#### Work order:
Using the records that follow, reproduce exactly the lines starting at the line containing "Покинуть сайт" and ending at the line containing "higiene, proporcionando um evento com". Include both end lines and no pictures.

#### Available records:
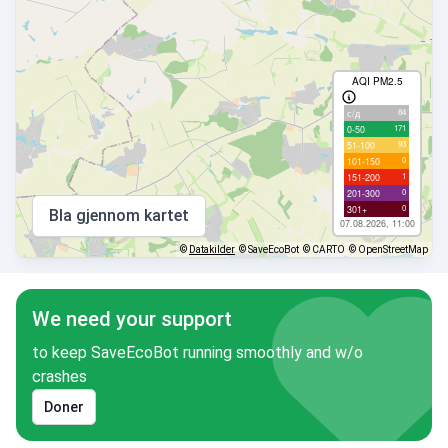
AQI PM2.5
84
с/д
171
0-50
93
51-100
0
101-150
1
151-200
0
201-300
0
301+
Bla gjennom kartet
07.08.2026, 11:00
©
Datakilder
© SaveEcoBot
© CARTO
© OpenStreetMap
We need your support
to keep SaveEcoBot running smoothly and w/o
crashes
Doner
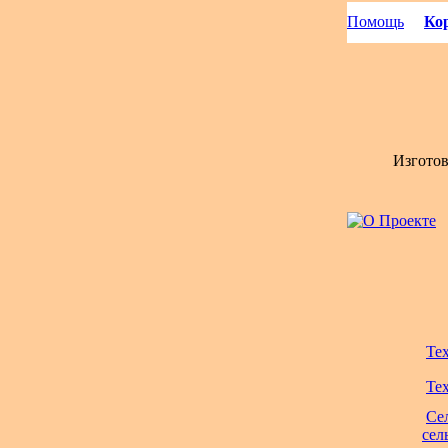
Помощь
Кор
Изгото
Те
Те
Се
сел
--
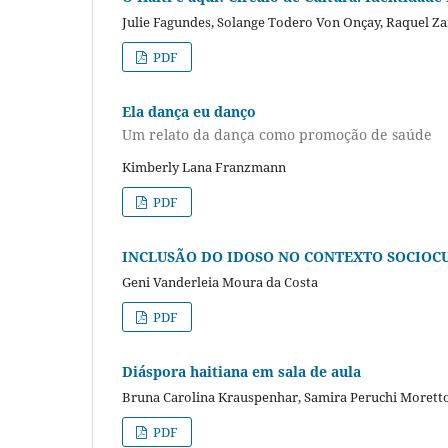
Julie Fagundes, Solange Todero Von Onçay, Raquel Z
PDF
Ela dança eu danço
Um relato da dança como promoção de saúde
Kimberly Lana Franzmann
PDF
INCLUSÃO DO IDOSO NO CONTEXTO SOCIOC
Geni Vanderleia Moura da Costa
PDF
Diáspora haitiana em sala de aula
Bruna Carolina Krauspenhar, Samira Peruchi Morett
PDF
---
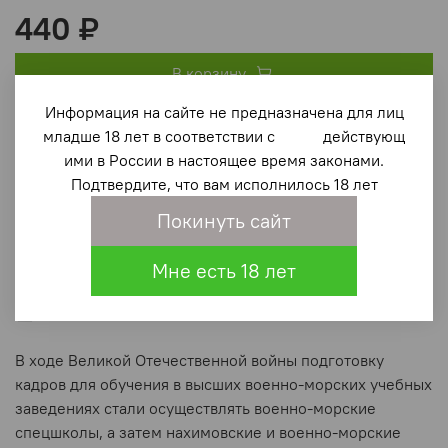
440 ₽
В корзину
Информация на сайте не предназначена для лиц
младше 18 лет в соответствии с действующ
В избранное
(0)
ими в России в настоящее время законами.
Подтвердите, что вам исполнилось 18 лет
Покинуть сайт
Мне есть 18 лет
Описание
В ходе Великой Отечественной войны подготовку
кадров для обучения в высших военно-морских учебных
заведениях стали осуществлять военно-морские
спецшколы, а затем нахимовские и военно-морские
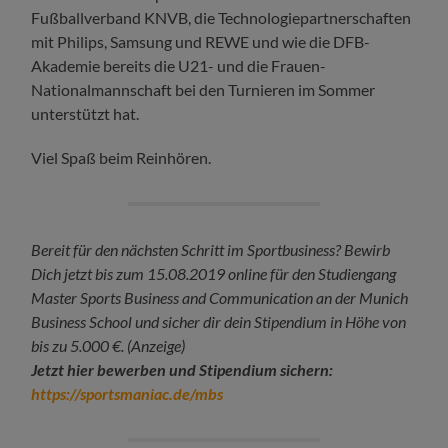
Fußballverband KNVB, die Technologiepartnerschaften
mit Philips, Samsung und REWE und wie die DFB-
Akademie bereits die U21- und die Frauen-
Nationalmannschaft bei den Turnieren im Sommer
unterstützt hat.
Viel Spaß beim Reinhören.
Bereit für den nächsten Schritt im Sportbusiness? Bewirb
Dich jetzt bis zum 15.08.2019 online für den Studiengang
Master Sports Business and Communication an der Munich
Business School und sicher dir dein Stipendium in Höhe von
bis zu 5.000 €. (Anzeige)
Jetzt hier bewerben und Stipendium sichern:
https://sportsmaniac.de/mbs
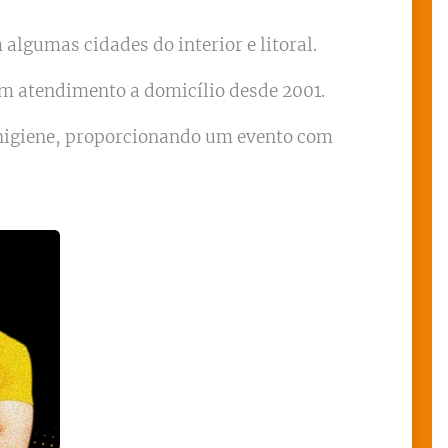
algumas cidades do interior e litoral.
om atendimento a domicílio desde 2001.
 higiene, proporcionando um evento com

#### Task response:
Покинуть сайт
Мне есть 18 лет
Описание
В ходе Великой Отечественной войны подготовку
кадров для обучения в высших военно-морских учебных
заведениях стали осуществлять военно-морские
спецшколы, а затем нахимовские и военно-морские
Fußballverband KNVB, die Technologiepartnerschaften
mit Philips, Samsung und REWE und wie die DFB-
Akademie bereits die U21- und die Frauen-
Nationalmannschaft bei den Turnieren im Sommer
unterstützt hat.
Viel Spaß beim Reinhören.
Bereit für den nächsten Schritt im Sportbusiness? Bewirb
Dich jetzt bis zum 15.08.2019 online für den Studiengang
Master Sports Business and Communication an der Munich
Business School und sicher dir dein Stipendium in Höhe von
bis zu 5.000 €. (Anzeige)
Jetzt hier bewerben und Stipendium sichern:
https://sportsmaniac.de/mbs
algumas cidades do interior e litoral.
om atendimento a domicílio desde 2001.
 higiene, proporcionando um evento com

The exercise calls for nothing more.